この伝説は、もしかすると、この地にかつてあった水や大地の女神の信仰の名残かもしれません。水の女神の信仰が、泉に身投げしたり、人柱となった女性の話に変わりつつ、泉への信仰自体はそのまま残る、という例が世界的によく見られるからです。大地や水、火などは、女神と見なされる事もよくあります。そして、恐山という極めて土着的で、女性シャーマン色の強い宗教的要素が絡んでいる事や、恐山と地理的に非常によく似た場所である事も、気になります。寺院にならなかっただけで、ここにもイタコのような女性シャーマンでもいたのかもしれません。「後生」という言葉には、宗教的な要素もあります。
もっとも、これらは大した根拠のない、個人的な推測に過ぎませんが。ただ、「三」という数字が二回使われ、主人公の名前が「九」というのは、何かしら意図的なものがあるように思います。九兵衛の出身地「久慈」も、「く」の音が「九」に通じます。

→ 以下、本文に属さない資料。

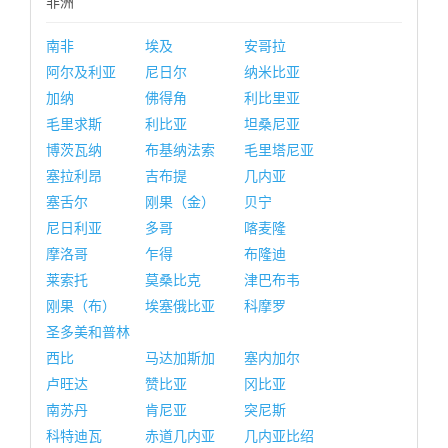
非洲
南非
埃及
安哥拉
阿尔及利亚
尼日尔
纳米比亚
加纳
佛得角
利比里亚
毛里求斯
利比亚
坦桑尼亚
博茨瓦纳
布基纳法索
毛里塔尼亚
塞拉利昂
吉布提
几内亚
塞舌尔
刚果（金）
贝宁
尼日利亚
多哥
喀麦隆
摩洛哥
乍得
布隆迪
莱索托
莫桑比克
津巴布韦
刚果（布）
埃塞俄比亚
科摩罗
圣多美和普林
西比
马达加斯加
塞内加尔
卢旺达
赞比亚
冈比亚
南苏丹
肯尼亚
突尼斯
科特迪瓦
赤道几内亚
几内亚比绍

脱線してしまいましたので、自然研究路に戻りましょう。
「オトメ・モナメ」の奥にある、「紺屋地獄」。「湯沼」とも呼ばれます。噴気に含まれる硫黄と、それが地表に出るときに生成される硫化鉄等が沈殿して泥湯になっています。「紺屋」というのは染物屋の事で、染料を煮る様子に似ている事からこの名があります。ちなみに、奥の建物は後生掛温泉の旅館です。自然研究路の様子を、動画に収めてみました。オトメ・モナメ→中坊主地獄付近の熱湯噴出口→大泥火山の順です。最後の大泥火山では、よく聴くと、噴き上がる泥とともに「ポコッ」という音が聞こえます。[yt:Ft81shXtUmM:425:350]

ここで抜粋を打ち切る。